Noname has always been an outspoken champion for Black women’s rights, often bringing attention to crimes committed against Black women that regularly go unheard. In her response to J. Cole, the musician again uses her platform to not only highlight the inherent patriarchy that causes so many Black female victims of violent crime to go unnoticed and forgotten, but to also galvanize Cole, to publicly and boldly challenge him and everyone listening to be the vanguards of a more just and equitable society. 

Noname’s call to action is one that has been repeated by women of color for years. Tarana Burke (below), a woman of color and the founder of the “Me Too” Movement, initially began saying the phrase to remind women of color that they are not alone when they struggle with coping with sexual harassment and sexual assault. 
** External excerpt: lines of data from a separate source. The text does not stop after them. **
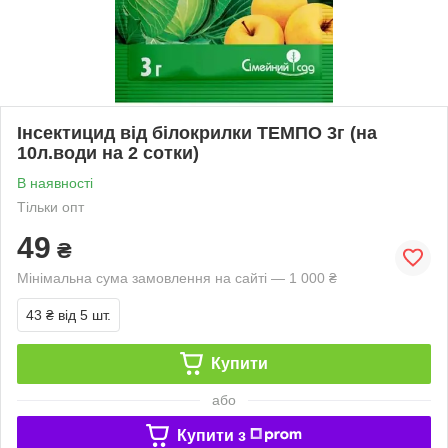
Інсектицид від білокрилки ТЕМПО 3г (на
10л.води на 2 сотки)
В наявності
Тільки опт
49
₴
Мінімальна сума замовлення на сайті — 1 000 ₴
43 ₴
від 5 шт.
Купити
або
Купити з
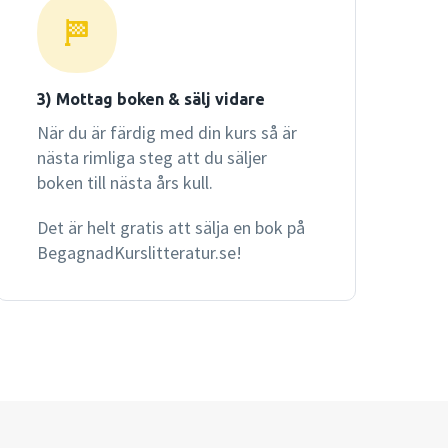
3) Mottag boken & sälj vidare
När du är färdig med din kurs så är
nästa rimliga steg att du säljer
boken till nästa års kull.
Det är helt gratis att sälja en bok på
BegagnadKurslitteratur.se!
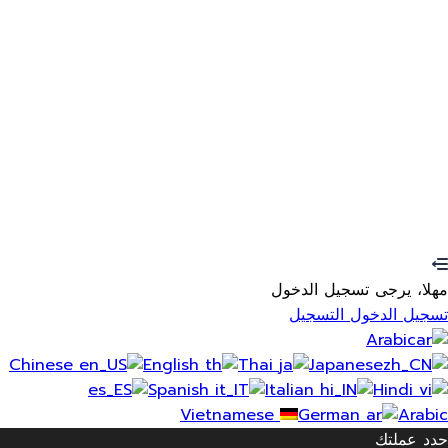
تذكرنى
تسجيل الدخول
اشتراك
استعادة كلمة المرور
إرسال رابط إعادة الضبط
تم إرسال رابط إعادة تعيين كلمة المرور
إلى بريدك الإلكتروني
يغلق
تم إرسال طلبك
سنرسل لك بريدًا إلكترونيًا بمجرد الموافقة على
طلبك.
انتقل إلى الملف الشخصي
ليس لديك حساب؟
اشتراك
تسجيل الدخول
فقدت كلمة المرور؟
مهلا، يرجى تسجيل الدخول
تسجيل الدخول
التسجيل
Arabic
Chinese
English
Thai
Japanese
Spanish
Italian
Hindi
Vietnamese
German
Arabic
حدد عملتك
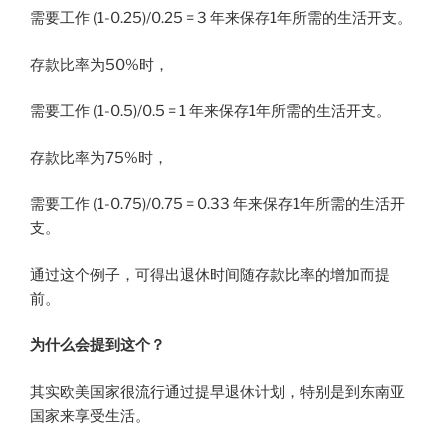
需要工作 (1-0.25)/0.25 = 3 年来保存1年所需的生活开支。
存款比率为50%时，
需要工作 (1-0.5)/0.5 = 1 年来保存1年所需的生活开支。
存款比率为75%时，
需要工作 (1-0.75)/0.75 = 0.33 年来保存1年所需的生活开
支。
通过这个例子，可得出退休时间随存款比率的增加而提
前。
为什么会提到这个？
其实欧美国家很流行通过提早退休计划，特别是到东南亚
国家来享受生活。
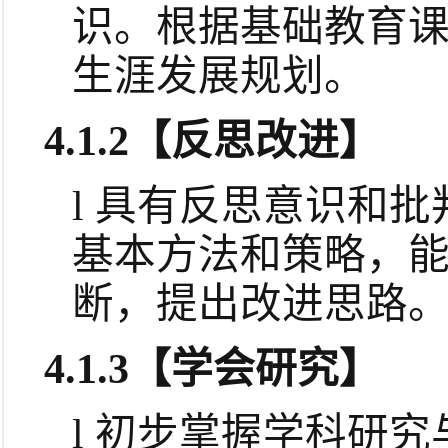
识。根据基础教育
生涯发展规划。
4.1.2
【反思改进】
l
具有反思意识和批
基本方法和策略，
断，提出改进思路
4.1.3
【学会研究】
l
初步掌握学科研究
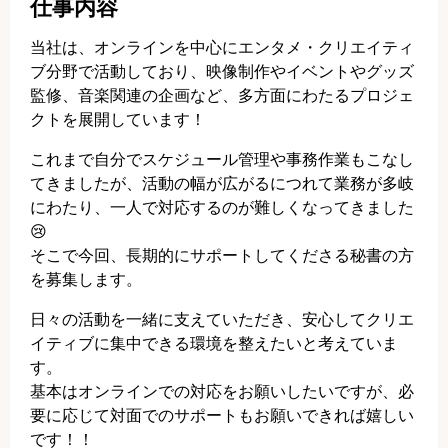
仕事内容
当社は、オンラインを中心にエンタメ・クリエイティ
ブ分野で活動しており、映像制作やイベントやグッズ
監修、音楽関連の企画など、多方面にわたるプロジェ
クトを展開しています！
これまで自分でスケジュール管理や事務作業もこなし
てきましたが、活動の幅が広がるにつれて業務が多岐
にわたり、一人で対応するのが難しくなってきました
😢
そこで今回、長期的にサポートしてくださる秘書の方
を募集します。
日々の活動を一緒に支えていただき、安心してクリエ
イティブに集中できる環境を整えたいと考えていま
す。
基本はオンラインでの対応をお願いしたいですが、必
要に応じて対面でのサポートもお願いできれば嬉しい
です！！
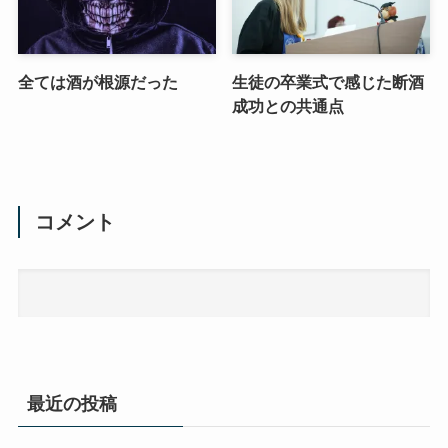
全ては酒が根源だった
生徒の卒業式で感じた断酒
成功との共通点
コメント
最近の投稿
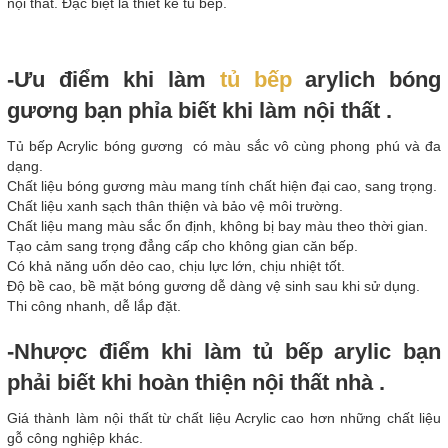
nội thất. Đặc biệt là thiết kế tủ bếp.
-Ưu điểm khi làm
tủ bếp
arylich bóng
gương bạn phỉa biết khi làm nội thất .
Tủ bếp Acrylic bóng gương có màu sắc vô cùng phong phú và đa
dạng.
Chất liệu bóng gương màu mang tính chất hiện đại cao, sang trọng.
Chất liệu xanh sạch thân thiện và bảo vệ môi trường.
Chất liệu mang màu sắc ổn định, không bị bay màu theo thời gian.
Tạo cảm sang trọng đẳng cấp cho không gian căn bếp.
Có khả năng uốn dẻo cao, chịu lực lớn, chịu nhiệt tốt.
Độ bề cao, bề mặt bóng gương dễ dàng vệ sinh sau khi sử dụng.
Thi công nhanh, dễ lắp đặt.
-Nhược điểm khi làm tủ bếp arylic bạn
phải biết khi hoàn thiện nội thất nhà .
Giá thành làm nội thất từ chất liệu Acrylic cao hơn những chất liệu
gỗ công nghiệp khác.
Kimberlé Crenshaw (below), another woman of color and an outspoken feminist and civil rights activist, coined the term “intersectionality” to explain the myriad obstacles Black women face in society and how those obstacles compound on one another to create a unique brand of discrimination against them.

As we take each and every day, but especially this Juneteenth, to reflect on the painful history of the United States and remember the priceless cost of freedom, we must heed Noname’s call and begin to acknowledge the ways we Black Americans are not free, the ways Black women are not free. 

And we must do it in a QUEEN TONE!!!